◆ Exercise directions: Which lines below contain the word "הביצועים"? Copy each of them.

[Dataset entries]

- Opening Delimiter -

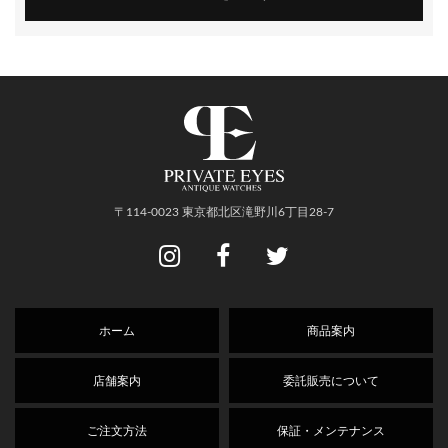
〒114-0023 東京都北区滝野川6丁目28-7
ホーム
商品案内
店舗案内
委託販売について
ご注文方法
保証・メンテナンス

- Closing Delimiter -
- Opening Delimiter -

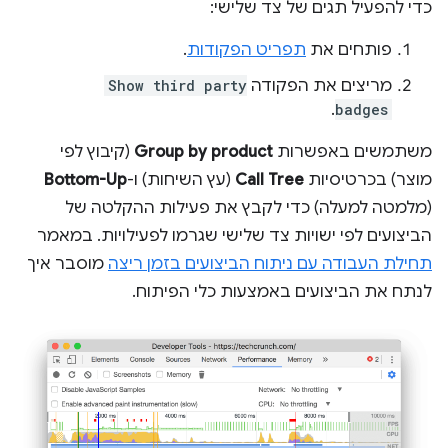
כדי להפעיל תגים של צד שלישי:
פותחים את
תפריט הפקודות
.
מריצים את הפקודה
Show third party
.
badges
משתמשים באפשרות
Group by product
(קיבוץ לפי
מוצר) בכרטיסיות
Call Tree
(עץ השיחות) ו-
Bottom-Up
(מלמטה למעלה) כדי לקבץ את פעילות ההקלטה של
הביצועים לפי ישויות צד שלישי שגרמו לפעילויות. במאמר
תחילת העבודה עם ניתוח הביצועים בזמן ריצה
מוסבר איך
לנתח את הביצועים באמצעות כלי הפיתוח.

- Closing Delimiter -

◆ Written answer:
הביצועים לפי ישויות צד שלישי שגרמו לפעילויות. במאמר
תחילת העבודה עם ניתוח הביצועים בזמן ריצה
לנתח את הביצועים באמצעות כלי הפיתוח.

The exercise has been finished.